=== Section Start ===

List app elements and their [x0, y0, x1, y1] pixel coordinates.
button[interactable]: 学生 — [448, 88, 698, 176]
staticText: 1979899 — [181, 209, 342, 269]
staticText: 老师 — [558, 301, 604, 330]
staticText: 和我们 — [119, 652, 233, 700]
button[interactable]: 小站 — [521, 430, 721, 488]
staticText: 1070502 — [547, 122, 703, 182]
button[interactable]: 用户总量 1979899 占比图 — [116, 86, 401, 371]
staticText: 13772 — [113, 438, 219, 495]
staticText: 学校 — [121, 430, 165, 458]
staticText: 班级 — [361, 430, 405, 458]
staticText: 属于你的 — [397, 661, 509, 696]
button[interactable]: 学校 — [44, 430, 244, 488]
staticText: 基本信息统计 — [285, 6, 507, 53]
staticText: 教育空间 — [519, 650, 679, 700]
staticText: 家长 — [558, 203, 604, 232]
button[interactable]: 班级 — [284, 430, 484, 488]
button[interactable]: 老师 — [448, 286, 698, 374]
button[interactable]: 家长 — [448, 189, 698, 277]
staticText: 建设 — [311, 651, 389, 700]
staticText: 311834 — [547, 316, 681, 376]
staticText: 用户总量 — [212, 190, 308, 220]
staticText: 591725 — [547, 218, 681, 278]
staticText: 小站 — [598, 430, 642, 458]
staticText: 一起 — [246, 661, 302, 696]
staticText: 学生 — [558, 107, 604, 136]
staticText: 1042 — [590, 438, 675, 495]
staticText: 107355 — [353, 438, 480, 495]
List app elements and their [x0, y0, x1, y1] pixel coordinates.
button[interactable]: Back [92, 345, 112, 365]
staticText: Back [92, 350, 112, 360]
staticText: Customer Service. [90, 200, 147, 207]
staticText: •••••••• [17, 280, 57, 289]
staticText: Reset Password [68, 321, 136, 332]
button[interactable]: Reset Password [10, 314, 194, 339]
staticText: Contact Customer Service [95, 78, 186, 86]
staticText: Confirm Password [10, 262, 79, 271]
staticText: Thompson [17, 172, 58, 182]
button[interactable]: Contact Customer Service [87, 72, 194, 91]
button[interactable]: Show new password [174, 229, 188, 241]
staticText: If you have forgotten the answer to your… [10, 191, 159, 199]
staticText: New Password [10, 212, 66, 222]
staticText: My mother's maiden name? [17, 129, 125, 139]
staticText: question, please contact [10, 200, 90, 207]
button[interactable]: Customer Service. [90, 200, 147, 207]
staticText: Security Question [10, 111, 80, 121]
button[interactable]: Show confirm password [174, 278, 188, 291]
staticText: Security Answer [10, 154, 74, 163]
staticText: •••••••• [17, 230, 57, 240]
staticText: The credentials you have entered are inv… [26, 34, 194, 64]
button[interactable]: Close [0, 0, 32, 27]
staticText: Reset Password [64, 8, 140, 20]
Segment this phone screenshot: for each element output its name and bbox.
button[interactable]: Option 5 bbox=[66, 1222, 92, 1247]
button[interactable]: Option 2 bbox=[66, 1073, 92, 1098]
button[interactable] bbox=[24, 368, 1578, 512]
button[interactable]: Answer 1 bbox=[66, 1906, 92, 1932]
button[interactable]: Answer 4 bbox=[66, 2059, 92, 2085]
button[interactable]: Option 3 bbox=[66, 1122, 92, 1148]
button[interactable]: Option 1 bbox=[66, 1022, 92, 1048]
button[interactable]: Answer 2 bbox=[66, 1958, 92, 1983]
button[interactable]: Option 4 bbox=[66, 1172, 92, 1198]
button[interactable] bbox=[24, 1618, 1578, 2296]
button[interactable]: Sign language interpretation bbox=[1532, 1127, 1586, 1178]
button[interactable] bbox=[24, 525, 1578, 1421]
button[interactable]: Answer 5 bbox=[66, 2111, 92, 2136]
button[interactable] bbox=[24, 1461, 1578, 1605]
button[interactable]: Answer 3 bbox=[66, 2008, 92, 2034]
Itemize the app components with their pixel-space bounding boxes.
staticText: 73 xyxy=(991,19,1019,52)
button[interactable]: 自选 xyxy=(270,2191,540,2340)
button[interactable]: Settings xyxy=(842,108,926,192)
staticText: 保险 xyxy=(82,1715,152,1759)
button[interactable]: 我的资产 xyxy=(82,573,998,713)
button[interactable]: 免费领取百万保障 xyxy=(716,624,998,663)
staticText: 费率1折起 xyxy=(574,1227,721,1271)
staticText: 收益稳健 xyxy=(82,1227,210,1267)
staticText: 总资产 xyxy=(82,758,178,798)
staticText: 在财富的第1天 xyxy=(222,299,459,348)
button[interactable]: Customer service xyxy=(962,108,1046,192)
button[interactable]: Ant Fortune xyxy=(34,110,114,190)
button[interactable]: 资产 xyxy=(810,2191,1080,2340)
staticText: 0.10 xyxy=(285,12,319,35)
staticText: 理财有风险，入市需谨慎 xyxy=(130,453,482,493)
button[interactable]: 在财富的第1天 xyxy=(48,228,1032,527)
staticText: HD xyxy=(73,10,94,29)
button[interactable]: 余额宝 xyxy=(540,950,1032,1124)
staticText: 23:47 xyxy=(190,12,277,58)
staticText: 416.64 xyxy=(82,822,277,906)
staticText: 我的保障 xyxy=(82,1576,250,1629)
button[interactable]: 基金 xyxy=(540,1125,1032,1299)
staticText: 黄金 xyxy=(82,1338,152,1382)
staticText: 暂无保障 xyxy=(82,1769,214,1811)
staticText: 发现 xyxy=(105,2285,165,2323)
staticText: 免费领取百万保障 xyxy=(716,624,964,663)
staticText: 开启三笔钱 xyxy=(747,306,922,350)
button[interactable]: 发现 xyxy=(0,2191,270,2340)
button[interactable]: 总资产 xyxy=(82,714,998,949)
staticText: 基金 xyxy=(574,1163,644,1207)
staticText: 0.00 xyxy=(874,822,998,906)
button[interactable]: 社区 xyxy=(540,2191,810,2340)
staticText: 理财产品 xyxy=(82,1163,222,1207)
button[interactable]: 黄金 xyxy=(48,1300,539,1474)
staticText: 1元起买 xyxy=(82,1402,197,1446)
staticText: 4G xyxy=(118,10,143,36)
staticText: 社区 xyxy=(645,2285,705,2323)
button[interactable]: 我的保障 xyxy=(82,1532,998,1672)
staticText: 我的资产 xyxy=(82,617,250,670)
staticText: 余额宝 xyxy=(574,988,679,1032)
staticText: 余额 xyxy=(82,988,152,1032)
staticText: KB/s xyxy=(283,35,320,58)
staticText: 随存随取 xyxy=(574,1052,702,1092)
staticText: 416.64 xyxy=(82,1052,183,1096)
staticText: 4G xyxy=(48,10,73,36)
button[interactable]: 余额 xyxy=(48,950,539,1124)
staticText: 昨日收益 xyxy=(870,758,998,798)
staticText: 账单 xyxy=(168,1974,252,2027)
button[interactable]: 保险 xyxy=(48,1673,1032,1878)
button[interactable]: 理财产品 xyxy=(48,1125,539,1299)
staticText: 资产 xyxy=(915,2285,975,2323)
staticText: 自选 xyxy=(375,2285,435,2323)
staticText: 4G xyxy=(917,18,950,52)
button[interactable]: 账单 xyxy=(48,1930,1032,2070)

=== Section End ===

▸ About this exercise: Which lines in the records above include the word "Option"? Copy them out.

▸ Task response:
button[interactable]: Option 5 bbox=[66, 1222, 92, 1247]
button[interactable]: Option 2 bbox=[66, 1073, 92, 1098]
button[interactable]: Option 3 bbox=[66, 1122, 92, 1148]
button[interactable]: Option 1 bbox=[66, 1022, 92, 1048]
button[interactable]: Option 4 bbox=[66, 1172, 92, 1198]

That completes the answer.